Question

for f(x)=x^4-5x^2+4. find the critical values of x. Determine where the function increases and decreases. Locate maximum

and/or minimum points. Use this information to sketch the graph.

Answer 1

Which part did you need help with?

Answer 2

dunno both of them ???

Answer 3

42 is a critical value in pop culture so that's one lel

Answer 4

deter
ning where the functipon ioncreases or decreases

Answer 5

Determining where it ionizes? ask in the chemistry section.

Answer 6

The critical points on the graph tell you where the function is neither increasing nor decreasing.
So we want to look at the intervals between those points.
The function is increasing when it has a positive derivative on the interval. A function is decreasing where its derivative (slope) is negative.

Answer 7

calculate 2 + 2 first then read the book of Greek mythology then find the derivative and set it equal to 0

Answer 8

@AccessDenied So you're a modulator too I've recently joined as a modulator of this site

Answer 9

can u show me some steps ? and btw o got 0 and Sq10/2 for the critical values am i right ??

Answer 10

You took the derivative and obtained this equation: 4x^3 - 10x = 0
x = 0 is correct and x = Sqrt(10)/2 is correct, but you are missing one other zero for solving x^2 = 10/4 (the opposite sign to sqrt(10)/2).

So let's say we wanted to know whether the function was increasing or decreasing on the interval between the critical points x=0 and x=sqrt(10)/2. x=1 is between these two points, so we can evaluate the derivative at this point. f'(1) = 4(1)^3 - 10(1). The behavior of any one point tells us the behavior of that whole interval (because it will only change at those critical values).

Answer 11

Please explain last line

Answer 12

what about drawing the graph ??

Answer 13

you can do that yourself you're a grown up boy.

Answer 14

"The behavior of any one point tells us the behavior of that whole interval (because it will only change at those critical values)."
The intervals have endpoints where the derivative is zero, that is where the function has horizontal slope. On any one interval, only one sign can exist because once you change signs, you must pass through a derivative of zero.

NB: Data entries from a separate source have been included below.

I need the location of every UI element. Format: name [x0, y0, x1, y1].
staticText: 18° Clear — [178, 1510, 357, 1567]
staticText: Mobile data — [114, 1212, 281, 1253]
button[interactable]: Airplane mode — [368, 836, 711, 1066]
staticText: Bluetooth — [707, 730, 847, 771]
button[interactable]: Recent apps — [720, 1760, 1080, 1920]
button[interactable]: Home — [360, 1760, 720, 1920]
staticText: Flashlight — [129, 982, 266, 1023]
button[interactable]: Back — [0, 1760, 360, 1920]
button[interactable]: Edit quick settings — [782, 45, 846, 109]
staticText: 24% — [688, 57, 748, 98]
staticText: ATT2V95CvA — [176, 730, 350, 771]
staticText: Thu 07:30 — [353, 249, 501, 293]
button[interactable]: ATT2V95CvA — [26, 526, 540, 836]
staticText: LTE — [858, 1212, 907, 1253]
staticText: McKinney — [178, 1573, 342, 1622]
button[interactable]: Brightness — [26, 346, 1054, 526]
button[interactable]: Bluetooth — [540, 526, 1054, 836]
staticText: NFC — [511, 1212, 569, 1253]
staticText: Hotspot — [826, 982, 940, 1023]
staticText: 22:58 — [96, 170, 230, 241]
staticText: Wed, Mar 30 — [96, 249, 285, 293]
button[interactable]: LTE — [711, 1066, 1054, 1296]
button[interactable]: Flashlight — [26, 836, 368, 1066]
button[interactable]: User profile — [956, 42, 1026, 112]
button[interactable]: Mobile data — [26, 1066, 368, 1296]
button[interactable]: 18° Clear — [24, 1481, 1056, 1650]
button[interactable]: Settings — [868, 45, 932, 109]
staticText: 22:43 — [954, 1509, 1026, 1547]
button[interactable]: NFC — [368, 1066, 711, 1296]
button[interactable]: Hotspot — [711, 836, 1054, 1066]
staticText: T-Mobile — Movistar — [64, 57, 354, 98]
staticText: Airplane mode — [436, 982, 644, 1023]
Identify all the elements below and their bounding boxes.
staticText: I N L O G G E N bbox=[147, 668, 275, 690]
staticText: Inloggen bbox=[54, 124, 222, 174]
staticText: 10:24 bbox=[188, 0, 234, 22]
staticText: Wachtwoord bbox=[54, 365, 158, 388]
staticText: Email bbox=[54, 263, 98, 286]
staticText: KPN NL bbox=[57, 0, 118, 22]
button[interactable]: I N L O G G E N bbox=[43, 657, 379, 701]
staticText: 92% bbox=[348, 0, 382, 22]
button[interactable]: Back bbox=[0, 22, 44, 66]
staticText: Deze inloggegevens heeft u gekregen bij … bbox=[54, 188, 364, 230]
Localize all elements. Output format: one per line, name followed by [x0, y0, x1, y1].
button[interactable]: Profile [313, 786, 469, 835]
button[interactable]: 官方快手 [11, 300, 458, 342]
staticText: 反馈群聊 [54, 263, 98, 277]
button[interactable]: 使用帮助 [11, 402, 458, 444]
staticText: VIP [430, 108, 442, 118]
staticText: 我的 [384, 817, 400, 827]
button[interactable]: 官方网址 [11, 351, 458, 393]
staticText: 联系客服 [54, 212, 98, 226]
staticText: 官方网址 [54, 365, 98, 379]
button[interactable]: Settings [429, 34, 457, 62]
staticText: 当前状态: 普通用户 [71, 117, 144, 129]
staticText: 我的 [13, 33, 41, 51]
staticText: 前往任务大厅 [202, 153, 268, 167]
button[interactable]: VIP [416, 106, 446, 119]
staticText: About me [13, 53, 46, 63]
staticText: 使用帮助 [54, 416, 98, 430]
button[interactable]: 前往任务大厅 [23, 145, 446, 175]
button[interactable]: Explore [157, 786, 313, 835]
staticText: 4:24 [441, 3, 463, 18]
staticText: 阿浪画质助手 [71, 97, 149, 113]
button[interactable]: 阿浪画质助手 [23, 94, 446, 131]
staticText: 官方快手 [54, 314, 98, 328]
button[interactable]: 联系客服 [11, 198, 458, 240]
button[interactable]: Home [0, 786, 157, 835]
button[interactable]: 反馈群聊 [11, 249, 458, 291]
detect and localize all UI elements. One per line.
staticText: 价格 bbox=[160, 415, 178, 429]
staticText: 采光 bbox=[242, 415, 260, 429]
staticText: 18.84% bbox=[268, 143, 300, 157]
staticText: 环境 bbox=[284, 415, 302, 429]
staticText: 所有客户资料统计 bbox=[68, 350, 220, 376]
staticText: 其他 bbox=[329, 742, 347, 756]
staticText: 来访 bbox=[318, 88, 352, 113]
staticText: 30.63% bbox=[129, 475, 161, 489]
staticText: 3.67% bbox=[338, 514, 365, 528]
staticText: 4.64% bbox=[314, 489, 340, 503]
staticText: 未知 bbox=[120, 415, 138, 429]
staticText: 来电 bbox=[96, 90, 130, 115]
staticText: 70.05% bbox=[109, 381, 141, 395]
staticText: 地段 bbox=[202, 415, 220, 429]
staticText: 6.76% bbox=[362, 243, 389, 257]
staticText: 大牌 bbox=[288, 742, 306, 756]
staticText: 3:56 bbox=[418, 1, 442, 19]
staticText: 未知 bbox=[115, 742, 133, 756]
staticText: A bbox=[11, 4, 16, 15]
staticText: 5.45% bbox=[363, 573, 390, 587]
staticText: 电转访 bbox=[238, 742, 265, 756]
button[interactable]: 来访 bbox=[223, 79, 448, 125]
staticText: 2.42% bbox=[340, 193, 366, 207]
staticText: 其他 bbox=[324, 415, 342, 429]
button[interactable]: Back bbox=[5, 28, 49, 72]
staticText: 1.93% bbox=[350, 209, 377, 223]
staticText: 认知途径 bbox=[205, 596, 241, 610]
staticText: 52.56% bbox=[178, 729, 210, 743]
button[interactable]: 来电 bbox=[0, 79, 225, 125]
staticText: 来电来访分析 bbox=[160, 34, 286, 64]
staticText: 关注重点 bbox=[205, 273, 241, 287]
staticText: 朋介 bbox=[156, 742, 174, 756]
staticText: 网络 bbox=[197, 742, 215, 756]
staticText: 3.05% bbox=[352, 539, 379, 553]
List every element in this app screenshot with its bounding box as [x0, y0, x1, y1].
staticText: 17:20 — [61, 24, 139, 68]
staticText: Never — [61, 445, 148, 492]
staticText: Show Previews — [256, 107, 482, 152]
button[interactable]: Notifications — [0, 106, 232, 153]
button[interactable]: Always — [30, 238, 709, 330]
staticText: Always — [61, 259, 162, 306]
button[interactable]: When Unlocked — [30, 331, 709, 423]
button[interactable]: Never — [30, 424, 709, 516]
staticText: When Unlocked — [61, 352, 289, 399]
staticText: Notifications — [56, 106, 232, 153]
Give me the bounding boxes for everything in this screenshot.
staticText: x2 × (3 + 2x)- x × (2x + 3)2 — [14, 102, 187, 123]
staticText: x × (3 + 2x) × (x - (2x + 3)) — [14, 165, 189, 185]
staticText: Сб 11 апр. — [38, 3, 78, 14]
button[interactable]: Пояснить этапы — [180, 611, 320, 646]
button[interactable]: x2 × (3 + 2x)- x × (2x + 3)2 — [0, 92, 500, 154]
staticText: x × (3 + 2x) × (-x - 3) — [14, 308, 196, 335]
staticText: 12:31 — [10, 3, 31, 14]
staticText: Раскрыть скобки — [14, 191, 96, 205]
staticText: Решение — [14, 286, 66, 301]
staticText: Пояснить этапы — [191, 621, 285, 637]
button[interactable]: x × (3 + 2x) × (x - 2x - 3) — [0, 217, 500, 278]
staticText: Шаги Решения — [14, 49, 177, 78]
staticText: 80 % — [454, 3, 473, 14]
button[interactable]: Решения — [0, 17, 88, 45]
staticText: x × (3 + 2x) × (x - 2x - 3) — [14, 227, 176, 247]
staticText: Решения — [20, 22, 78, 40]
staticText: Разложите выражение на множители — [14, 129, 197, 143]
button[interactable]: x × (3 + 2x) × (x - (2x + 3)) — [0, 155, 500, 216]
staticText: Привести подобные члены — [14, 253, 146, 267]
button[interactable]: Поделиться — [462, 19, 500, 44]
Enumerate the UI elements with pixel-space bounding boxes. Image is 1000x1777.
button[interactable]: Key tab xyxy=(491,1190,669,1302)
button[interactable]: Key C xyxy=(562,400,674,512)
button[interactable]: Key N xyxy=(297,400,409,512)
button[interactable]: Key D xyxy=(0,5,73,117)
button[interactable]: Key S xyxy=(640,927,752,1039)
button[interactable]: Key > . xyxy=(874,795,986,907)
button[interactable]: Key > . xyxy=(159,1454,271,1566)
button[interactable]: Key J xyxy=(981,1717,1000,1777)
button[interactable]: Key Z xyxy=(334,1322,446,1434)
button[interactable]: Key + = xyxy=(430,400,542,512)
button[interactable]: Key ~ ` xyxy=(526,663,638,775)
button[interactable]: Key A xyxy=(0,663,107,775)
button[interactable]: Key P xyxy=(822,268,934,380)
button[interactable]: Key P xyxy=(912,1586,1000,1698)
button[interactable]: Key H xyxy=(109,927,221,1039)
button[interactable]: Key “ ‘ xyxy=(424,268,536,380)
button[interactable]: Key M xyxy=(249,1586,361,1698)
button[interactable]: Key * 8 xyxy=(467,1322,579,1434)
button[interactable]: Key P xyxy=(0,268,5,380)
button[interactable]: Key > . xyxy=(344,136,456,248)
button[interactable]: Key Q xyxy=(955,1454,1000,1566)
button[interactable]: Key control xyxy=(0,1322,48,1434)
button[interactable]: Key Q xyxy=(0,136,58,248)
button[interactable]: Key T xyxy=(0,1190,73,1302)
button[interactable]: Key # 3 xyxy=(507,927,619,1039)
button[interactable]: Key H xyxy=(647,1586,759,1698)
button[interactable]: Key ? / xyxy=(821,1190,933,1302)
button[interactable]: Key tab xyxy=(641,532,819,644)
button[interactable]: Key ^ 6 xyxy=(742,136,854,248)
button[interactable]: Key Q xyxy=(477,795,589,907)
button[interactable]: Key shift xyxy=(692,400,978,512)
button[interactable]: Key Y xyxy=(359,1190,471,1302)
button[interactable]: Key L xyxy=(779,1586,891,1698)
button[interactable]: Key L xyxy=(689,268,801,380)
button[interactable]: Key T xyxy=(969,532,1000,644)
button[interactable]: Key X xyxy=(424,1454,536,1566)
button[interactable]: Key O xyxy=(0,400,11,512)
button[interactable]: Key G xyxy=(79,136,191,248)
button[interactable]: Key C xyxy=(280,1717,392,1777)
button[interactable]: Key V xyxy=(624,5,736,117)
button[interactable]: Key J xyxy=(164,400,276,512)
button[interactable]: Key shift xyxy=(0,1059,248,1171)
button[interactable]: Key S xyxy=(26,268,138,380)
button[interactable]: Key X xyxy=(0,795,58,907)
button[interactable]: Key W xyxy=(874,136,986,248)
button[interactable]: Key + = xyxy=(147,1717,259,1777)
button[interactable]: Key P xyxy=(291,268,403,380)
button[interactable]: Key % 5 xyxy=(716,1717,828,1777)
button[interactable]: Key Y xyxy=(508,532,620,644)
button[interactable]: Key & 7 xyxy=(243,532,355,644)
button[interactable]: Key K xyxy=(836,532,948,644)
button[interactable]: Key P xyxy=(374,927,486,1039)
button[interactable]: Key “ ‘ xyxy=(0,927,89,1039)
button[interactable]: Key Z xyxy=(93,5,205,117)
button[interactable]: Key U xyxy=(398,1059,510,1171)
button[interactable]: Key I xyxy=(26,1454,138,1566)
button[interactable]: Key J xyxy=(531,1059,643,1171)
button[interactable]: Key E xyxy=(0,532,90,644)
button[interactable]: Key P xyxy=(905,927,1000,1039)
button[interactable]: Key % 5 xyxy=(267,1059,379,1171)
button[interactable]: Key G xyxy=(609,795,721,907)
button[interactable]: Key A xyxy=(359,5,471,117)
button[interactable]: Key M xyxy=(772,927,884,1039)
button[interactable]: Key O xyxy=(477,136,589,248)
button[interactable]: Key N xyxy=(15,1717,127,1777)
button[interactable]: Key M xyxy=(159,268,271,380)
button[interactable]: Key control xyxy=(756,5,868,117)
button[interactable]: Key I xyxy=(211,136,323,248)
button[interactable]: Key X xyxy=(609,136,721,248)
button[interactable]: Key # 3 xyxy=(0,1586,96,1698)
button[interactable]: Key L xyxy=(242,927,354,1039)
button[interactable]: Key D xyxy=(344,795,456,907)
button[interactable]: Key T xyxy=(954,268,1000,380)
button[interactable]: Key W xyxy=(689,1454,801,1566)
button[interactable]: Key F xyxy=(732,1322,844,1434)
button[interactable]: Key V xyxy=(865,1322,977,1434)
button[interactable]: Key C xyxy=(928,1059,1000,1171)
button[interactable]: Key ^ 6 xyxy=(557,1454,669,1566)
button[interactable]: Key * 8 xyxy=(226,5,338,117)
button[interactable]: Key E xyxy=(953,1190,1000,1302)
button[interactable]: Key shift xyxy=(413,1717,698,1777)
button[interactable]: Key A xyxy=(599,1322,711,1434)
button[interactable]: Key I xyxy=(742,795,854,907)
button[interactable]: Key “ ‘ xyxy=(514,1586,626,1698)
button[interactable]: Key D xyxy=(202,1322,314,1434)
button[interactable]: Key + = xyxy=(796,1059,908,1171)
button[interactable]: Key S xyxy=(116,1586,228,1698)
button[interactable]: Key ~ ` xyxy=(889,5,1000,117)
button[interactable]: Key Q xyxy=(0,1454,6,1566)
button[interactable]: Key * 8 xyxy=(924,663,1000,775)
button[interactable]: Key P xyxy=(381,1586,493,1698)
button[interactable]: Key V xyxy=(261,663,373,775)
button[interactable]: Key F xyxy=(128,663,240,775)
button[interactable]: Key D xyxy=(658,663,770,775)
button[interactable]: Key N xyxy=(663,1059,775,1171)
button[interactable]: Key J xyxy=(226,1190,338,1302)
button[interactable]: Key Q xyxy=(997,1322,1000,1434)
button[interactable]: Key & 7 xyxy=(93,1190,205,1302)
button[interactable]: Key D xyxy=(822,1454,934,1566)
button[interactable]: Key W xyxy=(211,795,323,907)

You know your critical points (the x-values, which can be plugged in for y-values), which have zero slope. If you do not have enough points there, you could also find its x-intercepts by solving the original equation = 0. Afterwards, you use the knowledge of the increasing/decreasing parts of the function to draw the curve in.

Answer 15

Thanks fellow modulator

Answer 16

damnn so many steps

Answer 17

Taken in paragraphs, it might seem longer than it really is.
(a) Derivative = 0; Find critical values
(b) Draw number line to model where critical values are and test points in between critical values.
(c) Draw the graph using all of the information found.

It should become a lot less lengthy a process as well with practice. For example, if you understand polynomials you can often predict its shape and increasing/decreasing natures.

Answer 18

yea ur right i guess

Answer 19

y = x^4 - 5x + 4.
Call X = x^2 -> y = X^2 - 5X + 4. Factor this quadratic equation
y = (X^2 - 1)(X^2 -4) = (x - 1)(x + 1)(x - 2)(x + 2)
The x-intercepts are: -2, -1, 1, and 2.
The y intercept is : x= 0 -> y = 4.
Find max and min
y' = 4x^3 - 10x^2 --> y' = 0 when 2x(2x^2 - 5) = 0.
There are 2 min at x = +V5/V2 and x = -V5/V2
There is one max at (0, 4)
The graph is likely shown in the picture.